◆ Instructions for the task
Please copy out all lines of the entries that contain the word "Saya".

◆ The records
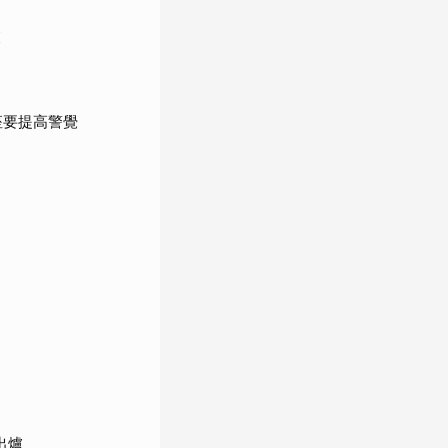
覽
座要提高警覺
出爐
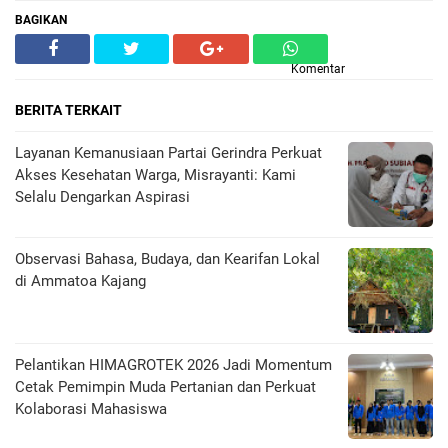
BAGIKAN
Komentar
BERITA TERKAIT
Layanan Kemanusiaan Partai Gerindra Perkuat
Akses Kesehatan Warga, Misrayanti: Kami
Selalu Dengarkan Aspirasi
Observasi Bahasa, Budaya, dan Kearifan Lokal
di Ammatoa Kajang
Pelantikan HIMAGROTEK 2026 Jadi Momentum
Cetak Pemimpin Muda Pertanian dan Perkuat
Kolaborasi Mahasiswa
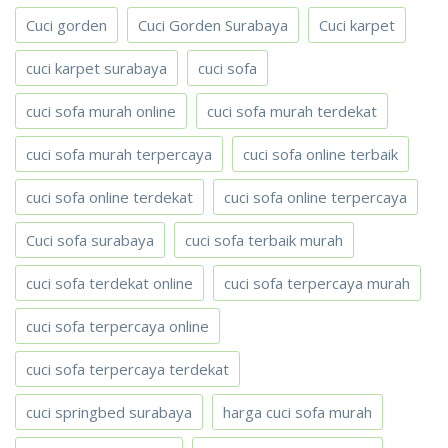
Cuci gorden
Cuci Gorden Surabaya
Cuci karpet
cuci karpet surabaya
cuci sofa
cuci sofa murah online
cuci sofa murah terdekat
cuci sofa murah terpercaya
cuci sofa online terbaik
cuci sofa online terdekat
cuci sofa online terpercaya
Cuci sofa surabaya
cuci sofa terbaik murah
cuci sofa terdekat online
cuci sofa terpercaya murah
cuci sofa terpercaya online
cuci sofa terpercaya terdekat
cuci springbed surabaya
harga cuci sofa murah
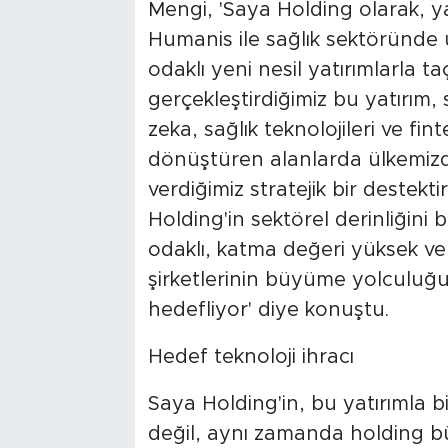
Mengi, 'Saya Holding olarak, yar
Humanis ile sağlık sektöründe ul
odaklı yeni nesil yatırımlarla t
gerçekleştirdiğimiz bu yatırım, 
zeka, sağlık teknolojileri ve fin
dönüştüren alanlarda ülkemizd
verdiğimiz stratejik bir destekti
Holding'in sektörel derinliğini b
odaklı, katma değeri yüksek ve 
şirketlerinin büyüme yolculuğu
hedefliyor' diye konuştu.
Hedef teknoloji ihracı
Saya Holding'in, bu yatırımla b
değil, aynı zamanda holding bü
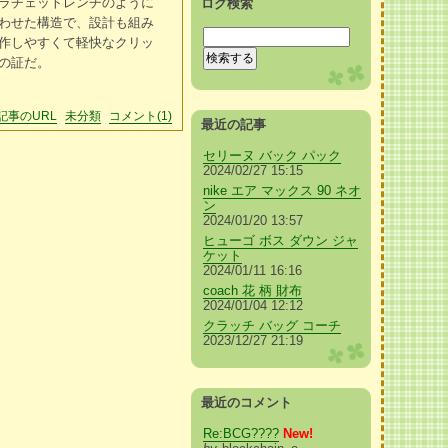
ラチェットレンチのように
ログ検索
わせた構造で、設計も組み
作しやすくて軽快なクリッ
の証だ。
記事のURL
未分類
コメント(1)
最近の記事
セリーヌ バック パック
2024/02/27 15:15
nike エア マックス 90 ネオ
ン
2024/01/20 13:57
ヒューゴ ボス ダウン ジャ
ケット
2024/01/11 16:16
coach 花 柄 財布
2024/01/04 12:12
クラッチ バッグ コーチ
2023/12/27 21:19
最近のコメント
Re:BCG????
New!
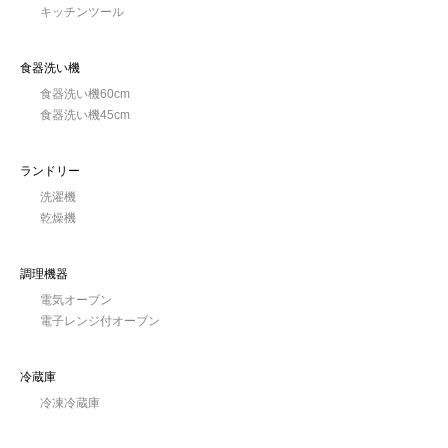
キッチンツール
食器洗い機
食器洗い機60cm
食器洗い機45cm
ランドリー
洗濯機
乾燥機
調理機器
電気オーブン
電子レンジ付オーブン
冷蔵庫
冷凍冷蔵庫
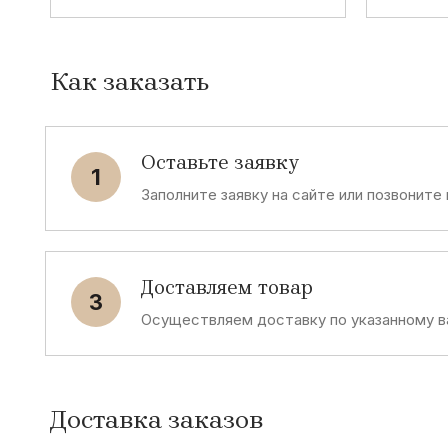
Как заказать
Оставьте заявку
1
Заполните заявку на сайте или позвоните
Доставляем товар
3
Осуществляем доставку по указанному в
Доставка заказов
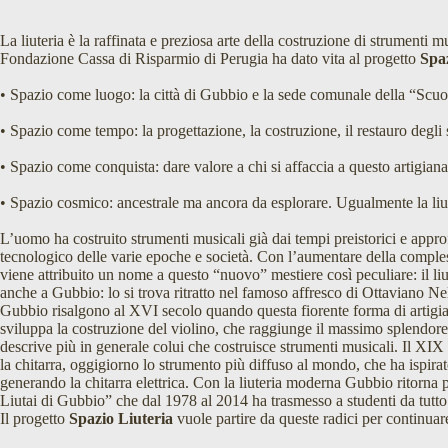
La liuteria è la raffinata e preziosa arte della costruzione di strumenti
Fondazione Cassa di Risparmio di Perugia ha dato vita al progetto
Spaz
• Spazio come luogo: la città di Gubbio e la sede comunale della “Scuola
• Spazio come tempo: la progettazione, la costruzione, il restauro degli s
• Spazio come conquista: dare valore a chi si affaccia a questo artigia
• Spazio cosmico: ancestrale ma ancora da esplorare. Ugualmente la liut
L’uomo ha costruito strumenti musicali già dai tempi preistorici e appro
tecnologico delle varie epoche e società. Con l’aumentare della compless
viene attribuito un nome a questo “nuovo” mestiere così peculiare: il li
anche a Gubbio: lo si trova ritratto nel famoso affresco di Ottaviano N
Gubbio risalgono al XVI secolo quando questa fiorente forma di artigianat
sviluppa la costruzione del violino, che raggiunge il massimo splendore c
descrive più in generale colui che costruisce strumenti musicali. Il XIX 
la chitarra, oggigiorno lo strumento più diffuso al mondo, che ha ispirato 
generando la chitarra elettrica. Con la liuteria moderna Gubbio ritorna p
Liutai di Gubbio” che dal 1978 al 2014 ha trasmesso a studenti da tutto
Il progetto
Spazio Liuteria
vuole partire da queste radici per continuar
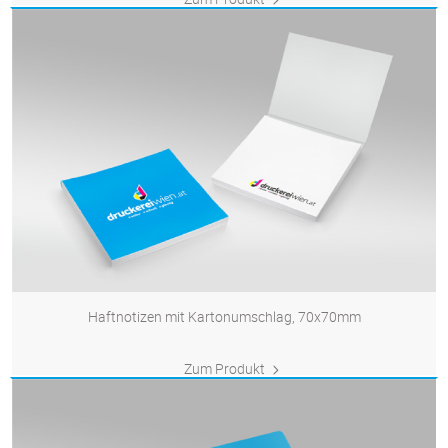
Haftnotizen mit Kartonumschlag, 70x70mm
Zum Produkt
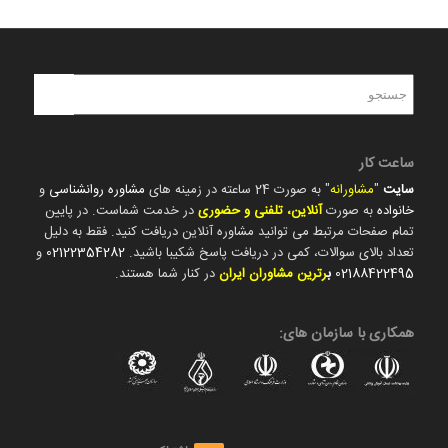
ساعت کار
سایت
"
مشاورانه
" به صورت 24 ساعته در زمینه های
مشاوره روانشناسی
و
خانواده
به صورت
آنلاین، تلفنی و حضوری
در خدمت شماست. در پایین
تمام صفحات مرتبط می توانید مشاوره آنلاین دریافت کنید. فقط به دلیل
تعداد بالای سوالات، کمی در دریافت پاسخ شکیبا باشید.
02122354282
و
02188422495
ب
رترین مشاوران ایران
در کنار شما هستند.
همکاری با سازمان های:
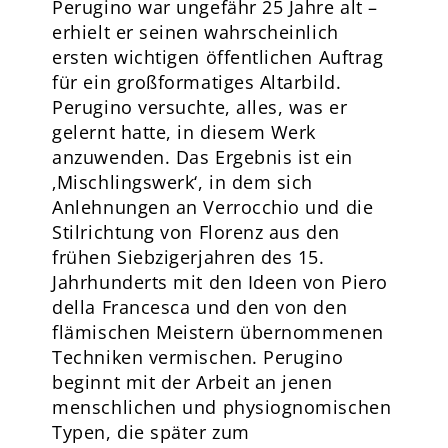
Perugino war ungefähr 25 Jahre alt –
erhielt er seinen wahrscheinlich
ersten wichtigen öffentlichen Auftrag
für ein großformatiges Altarbild.
Perugino versuchte, alles, was er
gelernt hatte, in diesem Werk
anzuwenden. Das Ergebnis ist ein
‚Mischlingswerk‘, in dem sich
Anlehnungen an Verrocchio und die
Stilrichtung von Florenz aus den
frühen Siebzigerjahren des 15.
Jahrhunderts mit den Ideen von Piero
della Francesca und den von den
flämischen Meistern übernommenen
Techniken vermischen. Perugino
beginnt mit der Arbeit an jenen
menschlichen und physiognomischen
Typen, die später zum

◆ Result of the task
Mengi, 'Saya Holding olarak, yar
Saya Holding'in, bu yatırımla b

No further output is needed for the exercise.